In Toronto, Fox Searchlight pins 'The Wrestler'

The specialty division pays a reputed $4 million to $5 million to distribute the film in which Mickey Rourke plays a broken-down fighter.

TORONTO — INDEPENDENT film may be grappling with an inability to perform at the box office, but that didn't stop "The Wrestler" from inspiring an all-night bidding war after it screened at the Toronto International Film Festival on Sunday night.
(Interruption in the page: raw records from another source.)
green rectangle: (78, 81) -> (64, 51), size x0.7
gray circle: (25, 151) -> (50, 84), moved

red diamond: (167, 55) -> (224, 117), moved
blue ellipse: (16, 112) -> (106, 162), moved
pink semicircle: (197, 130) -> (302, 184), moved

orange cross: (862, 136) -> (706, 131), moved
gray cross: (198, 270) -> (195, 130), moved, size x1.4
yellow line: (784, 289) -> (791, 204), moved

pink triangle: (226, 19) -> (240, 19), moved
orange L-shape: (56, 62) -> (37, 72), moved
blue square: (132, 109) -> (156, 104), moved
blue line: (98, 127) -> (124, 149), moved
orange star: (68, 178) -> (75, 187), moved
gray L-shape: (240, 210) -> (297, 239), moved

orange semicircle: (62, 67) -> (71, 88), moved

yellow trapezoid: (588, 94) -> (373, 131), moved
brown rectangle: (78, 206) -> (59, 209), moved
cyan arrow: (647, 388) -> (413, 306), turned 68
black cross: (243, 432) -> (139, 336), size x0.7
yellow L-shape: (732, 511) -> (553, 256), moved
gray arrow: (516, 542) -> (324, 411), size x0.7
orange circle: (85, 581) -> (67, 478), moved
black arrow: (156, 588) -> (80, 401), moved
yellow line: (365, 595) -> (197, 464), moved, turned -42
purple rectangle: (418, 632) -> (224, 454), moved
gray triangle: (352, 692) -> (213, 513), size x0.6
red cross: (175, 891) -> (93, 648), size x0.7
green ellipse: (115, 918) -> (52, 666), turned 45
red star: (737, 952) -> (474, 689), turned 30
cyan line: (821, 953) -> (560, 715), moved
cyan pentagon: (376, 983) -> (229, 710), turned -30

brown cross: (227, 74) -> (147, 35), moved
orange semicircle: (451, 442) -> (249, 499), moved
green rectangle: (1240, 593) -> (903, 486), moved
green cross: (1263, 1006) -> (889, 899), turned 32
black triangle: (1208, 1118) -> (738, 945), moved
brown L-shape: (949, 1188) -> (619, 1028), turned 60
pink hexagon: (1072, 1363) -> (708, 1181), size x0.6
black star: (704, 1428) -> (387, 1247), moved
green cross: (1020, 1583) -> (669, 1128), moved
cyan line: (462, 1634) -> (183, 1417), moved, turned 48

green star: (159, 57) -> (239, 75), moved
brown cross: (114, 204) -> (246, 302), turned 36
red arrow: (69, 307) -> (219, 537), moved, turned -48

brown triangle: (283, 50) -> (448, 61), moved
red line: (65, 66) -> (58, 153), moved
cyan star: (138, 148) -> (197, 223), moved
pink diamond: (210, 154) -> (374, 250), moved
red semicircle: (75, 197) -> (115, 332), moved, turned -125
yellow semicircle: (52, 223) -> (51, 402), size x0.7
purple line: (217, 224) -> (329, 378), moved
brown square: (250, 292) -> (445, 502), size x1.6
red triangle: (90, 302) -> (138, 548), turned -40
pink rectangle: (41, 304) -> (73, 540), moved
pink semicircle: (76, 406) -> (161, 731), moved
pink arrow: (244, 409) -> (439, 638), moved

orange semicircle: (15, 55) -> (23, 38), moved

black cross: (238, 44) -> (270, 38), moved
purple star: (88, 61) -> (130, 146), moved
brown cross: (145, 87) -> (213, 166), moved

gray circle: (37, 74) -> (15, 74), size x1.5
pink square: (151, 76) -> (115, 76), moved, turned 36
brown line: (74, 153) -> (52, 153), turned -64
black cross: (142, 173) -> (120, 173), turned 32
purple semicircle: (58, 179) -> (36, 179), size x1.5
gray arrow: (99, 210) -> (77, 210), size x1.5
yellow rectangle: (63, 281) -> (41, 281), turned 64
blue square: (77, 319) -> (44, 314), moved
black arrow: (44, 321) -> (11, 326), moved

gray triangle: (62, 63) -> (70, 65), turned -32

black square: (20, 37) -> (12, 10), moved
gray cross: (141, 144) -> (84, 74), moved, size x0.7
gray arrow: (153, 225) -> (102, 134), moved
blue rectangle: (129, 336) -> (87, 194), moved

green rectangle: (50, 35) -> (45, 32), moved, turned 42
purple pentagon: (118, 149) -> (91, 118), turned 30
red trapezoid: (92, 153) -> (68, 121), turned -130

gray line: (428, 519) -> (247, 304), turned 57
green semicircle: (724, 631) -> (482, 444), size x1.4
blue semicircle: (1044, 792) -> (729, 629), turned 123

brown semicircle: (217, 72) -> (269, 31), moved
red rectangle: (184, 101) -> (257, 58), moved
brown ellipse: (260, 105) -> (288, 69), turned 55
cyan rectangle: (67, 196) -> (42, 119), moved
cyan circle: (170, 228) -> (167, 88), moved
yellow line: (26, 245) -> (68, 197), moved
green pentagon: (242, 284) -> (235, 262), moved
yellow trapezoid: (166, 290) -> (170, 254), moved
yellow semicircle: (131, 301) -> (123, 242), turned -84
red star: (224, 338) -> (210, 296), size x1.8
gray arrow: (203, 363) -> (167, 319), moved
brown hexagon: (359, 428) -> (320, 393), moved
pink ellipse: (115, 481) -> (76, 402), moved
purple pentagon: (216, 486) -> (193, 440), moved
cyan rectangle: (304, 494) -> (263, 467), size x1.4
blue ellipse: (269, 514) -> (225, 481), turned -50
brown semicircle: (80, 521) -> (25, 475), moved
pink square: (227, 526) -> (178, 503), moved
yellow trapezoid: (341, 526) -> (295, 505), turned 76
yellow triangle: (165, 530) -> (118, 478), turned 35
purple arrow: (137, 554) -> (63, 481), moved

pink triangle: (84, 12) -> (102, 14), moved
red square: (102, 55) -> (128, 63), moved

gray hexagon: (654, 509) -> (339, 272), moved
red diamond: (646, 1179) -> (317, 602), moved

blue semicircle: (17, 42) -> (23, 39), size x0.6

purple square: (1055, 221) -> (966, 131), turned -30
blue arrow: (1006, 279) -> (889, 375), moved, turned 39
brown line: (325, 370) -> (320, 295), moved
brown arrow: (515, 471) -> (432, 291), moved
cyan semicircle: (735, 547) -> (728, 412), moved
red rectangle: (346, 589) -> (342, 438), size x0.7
Fox Searchlight ended up buying the U.S distribution rights to the Darren Aronofsky film, which had already won the prestigious Golden Lion prize at last week's Venice Film Festival. The movie, which features a riveting performance from Mickey Rourke as an over-the-hill wrestler, was considered the hottest potential buy at the festival. Searchlight chief Peter Rice was not available for comment, but rival bidders say the sale was completed in the wee hours Monday morning, with the film going for a purchase price in the $4-million to $5-million range.

Sony Pictures and Lionsgate were also leading bidders, but Searchlight, which has emerged in recent years as the specialty world's leading marketing and distribution entity, came away with the prize. It is expected that Searchlight will release the film later this year, at least in L.A. and New York for an Academy Award qualifying run. The sale gives Searchlight two of the top attractions here: The company recently took over U.S. marketing and distribution for Danny Boyle's "Slumdog Millionaire," the surprise hit of the recent Telluride Film Festival, which Searchlight will release Nov. 28. The studio shares the film with Warner Bros., which didn't have enough space on its schedule or passion for the project. In "The Wrestler," Rourke is an over-the-hill fighter whose best days are way behind him. With his shoulder-length, dirty-blond curls, a fake tan and a scarred body bulked up on cheap steroids, he looks less like Gorgeous George than the dissolute leader of an '80s hair band gone to seed. The movie is loaded with cheesy '80s rock (think Ratt, Poison or Mötley Crüe), which blares out of Rourke's dinged-up van and the strip club where his friend Cassidy (Marisa Tomei) works as a pole dancer.

But like Aronofsky's earlier "Requiem for a Dream," the film really has the mien of a '70s picture -- it's about lost souls and beautiful losers. When Rourke and his aging wrestler pals show up for an autograph session, with their scars, prosthetic limbs and wheelchairs, they're truly the walking wounded -- they look like a squadron of bedraggled Vietnam vets.